President Robert Mugabe’s latest land reform venture may cripple the economy even further and mire Zimbabwe in deepening poverty for the foreseeable future. After failing to enact land reform for the first 20 years of his rule, Mugabe resorted to more expedient measures, the latest, the Land Acquisition Act passed May 10. Starting on June 25, farmers receiving a "Section 8" - a notice to cease farming - must suspend all farming operations and leave their land. The farms become government property. According to United Nations sources, because of the current drought and farm closures, 6 million Zimbabweans will require food aid by the harvest in March of 2003. Since large-scale commercial farms produce nearly all of the wheat, there is already a fear of a bread shortage. The Commercial Farmers Union has estimated that about 300,000 farm workers will lose their jobs as a result of the land reform, which will affect up to 1.5 million family members and dependents.

Land reform has been a top priority since independence in 1980 in a country where 4,000 white farmers own one-third of the best farmland. But opposition politicians say the government has bungled reform. The government purchased about 8.65 million acres of farmland from white farmers, but 740,000 acres of that land has yet to be distributed and 1.2 million more acres went to government cronies and Mugabe’s political allies. Mugabe’s critics also say that the fast-track program is not working because the new small-scale black farmers lack the experience and capital to maintain previous standards of production. The government disagrees, "There is ample capacity to continue farming in all commodities except where there is a need for high capital, like greenhouses. We acknowledge we will have problems in say flower production, but not in general commodities like tobacco, paprika, maize, groundnuts, sunflower, fish, livestock and dairy," said Lovegot Tendengu, executive director of the Farmers Development Trust which trains new small-scale farmers. Tendengu said the government has trebled their training and only needs support from the banks.

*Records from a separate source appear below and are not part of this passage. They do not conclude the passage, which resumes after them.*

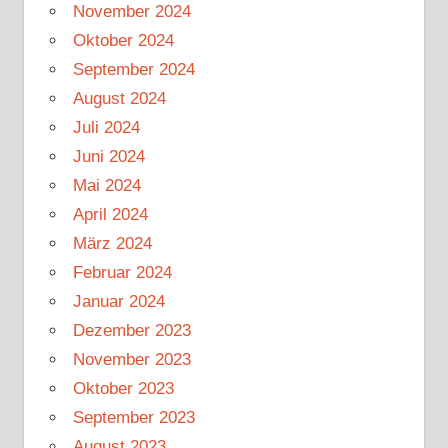
November 2024
Oktober 2024
September 2024
August 2024
Juli 2024
Juni 2024
Mai 2024
April 2024
März 2024
Februar 2024
Januar 2024
Dezember 2023
November 2023
Oktober 2023
September 2023
August 2023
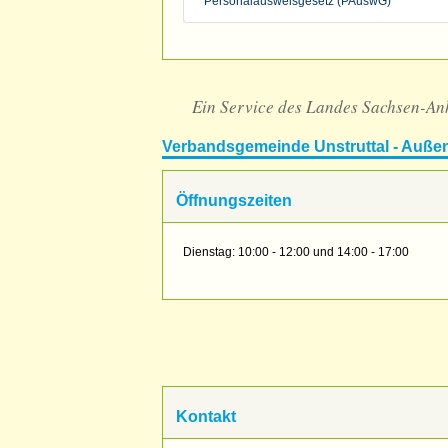
Personalausweisgesetz (PAuswG)
Ein Service des Landes Sachsen-An
Verbandsgemeinde Unstruttal - Außen
Öffnungszeiten
Dienstag: 10:00 - 12:00 und 14:00 - 17:00
Kontakt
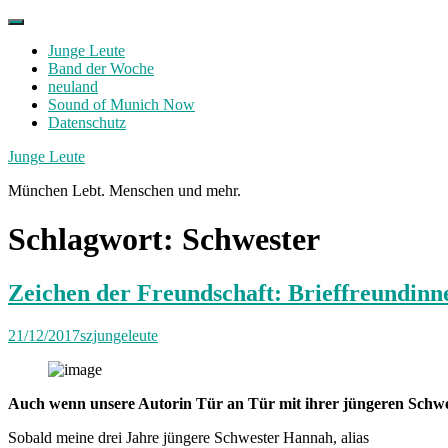
Skip
to
Junge Leute
content
Band der Woche
neuland
Sound of Munich Now
Datenschutz
Facebook
Twitter
Instagram
Junge Leute
München Lebt. Menschen und mehr.
Schlagwort:
Schwester
Zeichen der Freundschaft: Brieffreundinn
21/12/2017
szjungeleute
Auch wenn unsere Autorin Tür an Tür mit ihrer jüngeren Schwest
Sobald meine drei Jahre jüngere Schwester Hannah, alias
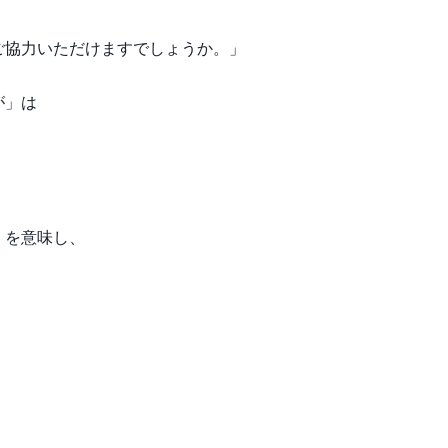
ご協力いただけますでしょうか。」
が」は
」を意味し、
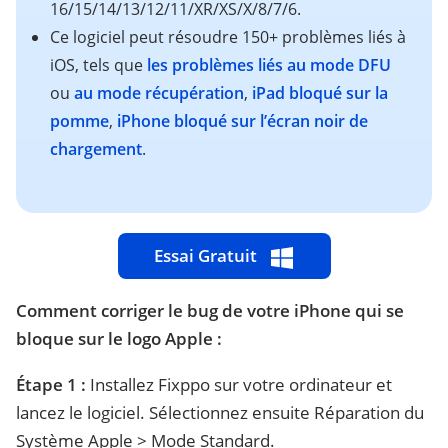
16/15/14/13/12/11/XR/XS/X/8/7/6.
Ce logiciel peut résoudre 150+ problèmes liés à
iOS, tels que
les problèmes liés au mode DFU
ou
au mode récupération
,
iPad bloqué sur la
pomme
,
iPhone bloqué sur l’écran noir de
chargement
.
Essai Gratuit
Comment corriger le bug de votre iPhone qui se
bloque sur le logo Apple :
Étape 1 :
Installez Fixppo sur votre ordinateur et
lancez le logiciel. Sélectionnez ensuite Réparation du
Système Apple > Mode Standard.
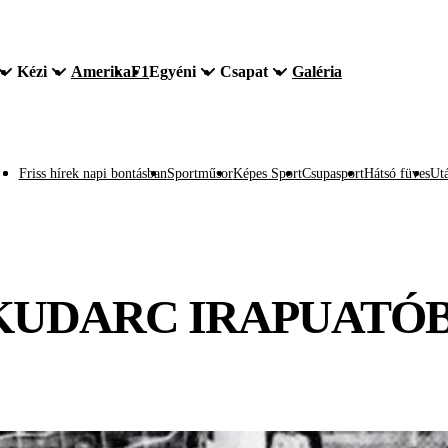
Kézi
Amerika
F1
Egyéni
Csapat
Galéria
Friss hírek napi bontásban
Sportműsor
Képes Sport
Csupasport
Hátsó füves
Utá
 KUDARC IRAPUATÓ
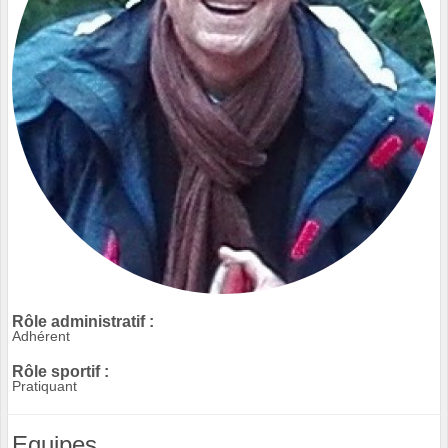
Rôle administratif :
Adhérent
Rôle sportif :
Pratiquant
Equipes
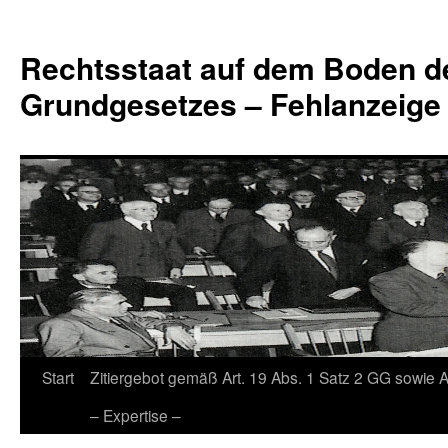
Zum
Inhalt
Rechtsstaat auf dem Boden d
springen
Grundgesetzes – Fehlanzeige
Start
Zitiergebot gemäß Art. 19 Abs. 1 Satz 2 GG sowie A
– Expertise –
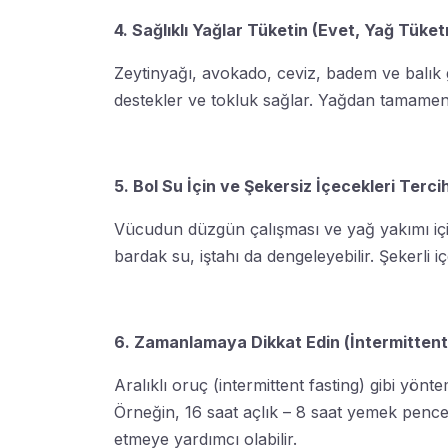
4. Sağlıklı Yağlar Tüketin (Evet, Yağ Tüket
Zeytinyağı, avokado, ceviz, badem ve balık 
destekler ve tokluk sağlar. Yağdan tamamen k
5. Bol Su İçin ve Şekersiz İçecekleri Terci
Vücudun düzgün çalışması ve yağ yakımı için
bardak su, iştahı da dengeleyebilir. Şekerli i
6. Zamanlamaya Dikkat Edin (İntermittent
Aralıklı oruç (intermittent fasting) gibi yönte
Örneğin, 16 saat açlık – 8 saat yemek pencer
etmeye yardımcı olabilir.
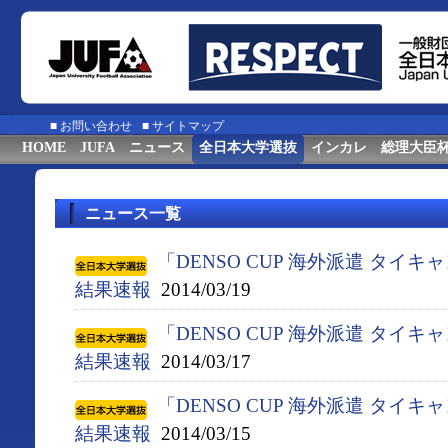
■
お問い合わせ
■
サイトマップ
HOME
JUFA
ニュース
全日本大学選抜
インカレ
総理大臣
ニュース一覧
「DENSO CUP 海外派遣 タイキ
結果速報
2014/03/19
「DENSO CUP 海外派遣 タイキ
結果速報
2014/03/17
「DENSO CUP 海外派遣 タイキ
結果速報
2014/03/15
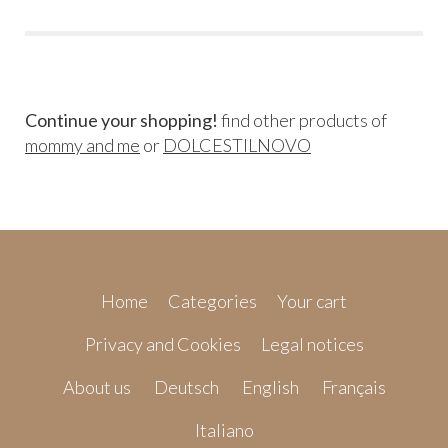
Continue your shopping!
find other products of
mommy and me
or
DOLCESTILNOVO
Home
Categories
Your cart
Privacy and Cookies
Legal notices
About us
Deutsch
English
Français
Italiano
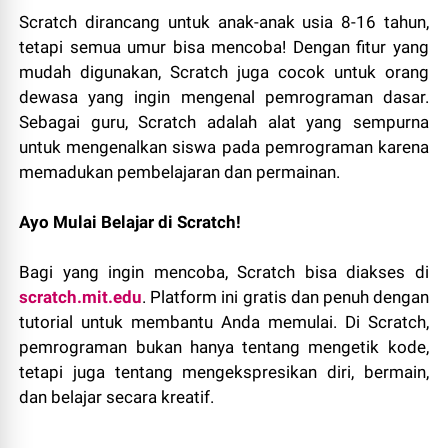
Scratch dirancang untuk anak-anak usia 8-16 tahun,
tetapi semua umur bisa mencoba! Dengan fitur yang
mudah digunakan, Scratch juga cocok untuk orang
dewasa yang ingin mengenal pemrograman dasar.
Sebagai guru, Scratch adalah alat yang sempurna
untuk mengenalkan siswa pada pemrograman karena
memadukan pembelajaran dan permainan.
Ayo Mulai Belajar di Scratch!
Bagi yang ingin mencoba, Scratch bisa diakses di
scratch.mit.edu
. Platform ini gratis dan penuh dengan
tutorial untuk membantu Anda memulai. Di Scratch,
pemrograman bukan hanya tentang mengetik kode,
tetapi juga tentang mengekspresikan diri, bermain,
dan belajar secara kreatif.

In the meantime, important cash crops may be in jeopardy. Eight percent of tobacco farmers face eviction orders according to the association of tobacco farmers. "The danger is that if we have a sudden transition, it may all go wrong. I don’t see these resettled farmers producing the flavored tobacco in a year. It takes time. A long time," said Kobus Joubert, president of the Zimbabwe Tobacco Association. Joubert said purchases of chemicals and seeds are down by two-thirds this year indicating that production will be down. Tobacco produces over 30 percent of Zimbabwe’s gross domestic product and this year brought in about 54 percent of foreign currency earnings.